* WHAT YOU WILL DO
Reproduce every record verbatim but drop the pictures.

* Stored data entries

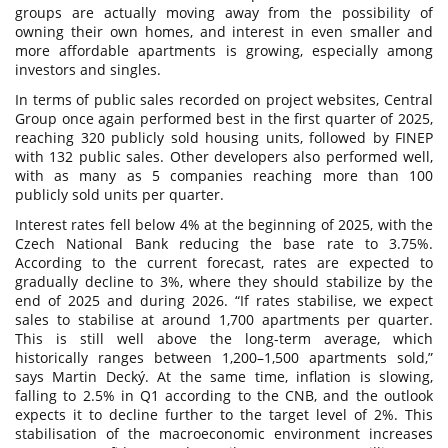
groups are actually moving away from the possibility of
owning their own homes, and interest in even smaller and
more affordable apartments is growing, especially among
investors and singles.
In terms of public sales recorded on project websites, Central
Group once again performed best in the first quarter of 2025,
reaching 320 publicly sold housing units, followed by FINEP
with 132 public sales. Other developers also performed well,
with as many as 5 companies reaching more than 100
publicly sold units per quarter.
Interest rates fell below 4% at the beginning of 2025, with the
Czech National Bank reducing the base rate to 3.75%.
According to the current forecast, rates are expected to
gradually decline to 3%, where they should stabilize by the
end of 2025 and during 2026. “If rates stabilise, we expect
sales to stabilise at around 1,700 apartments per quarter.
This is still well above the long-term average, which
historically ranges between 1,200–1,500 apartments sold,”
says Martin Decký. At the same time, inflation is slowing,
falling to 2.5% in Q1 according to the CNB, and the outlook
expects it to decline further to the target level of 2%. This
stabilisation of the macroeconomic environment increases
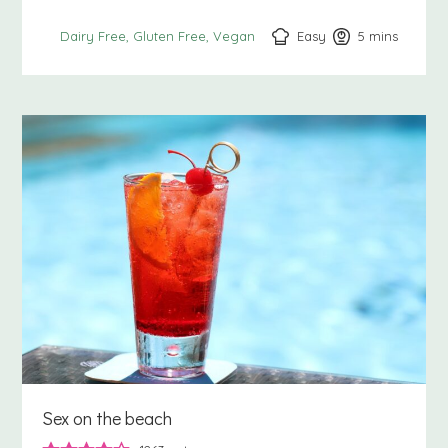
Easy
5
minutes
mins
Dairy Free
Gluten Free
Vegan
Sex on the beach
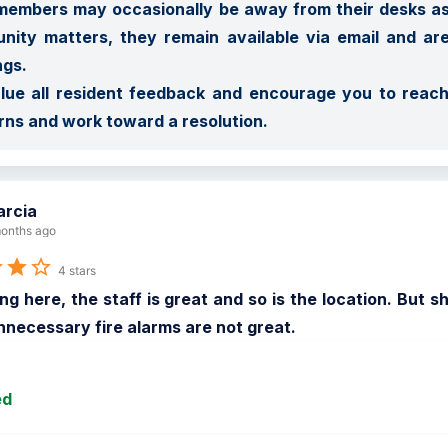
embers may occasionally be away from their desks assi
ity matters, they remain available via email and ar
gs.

* FINAL ANSWER
groups are actually moving away from the possibility of
owning their own homes, and interest in even smaller and
more affordable apartments is growing, especially among
investors and singles.
In terms of public sales recorded on project websites, Central
Group once again performed best in the first quarter of 2025,
reaching 320 publicly sold housing units, followed by FINEP
with 132 public sales. Other developers also performed well,
with as many as 5 companies reaching more than 100
publicly sold units per quarter.
Interest rates fell below 4% at the beginning of 2025, with the
Czech National Bank reducing the base rate to 3.75%.
According to the current forecast, rates are expected to
gradually decline to 3%, where they should stabilize by the
end of 2025 and during 2026. “If rates stabilise, we expect
sales to stabilise at around 1,700 apartments per quarter.
This is still well above the long-term average, which
historically ranges between 1,200–1,500 apartments sold,”
says Martin Decký. At the same time, inflation is slowing,
falling to 2.5% in Q1 according to the CNB, and the outlook
expects it to decline further to the target level of 2%. This
stabilisation of the macroeconomic environment increases
Easy
5
minutes
mins
Dairy Free
Gluten Free
Vegan
Sex on the beach
embers may occasionally be away from their desks assi
ity matters, they remain available via email and ar
gs.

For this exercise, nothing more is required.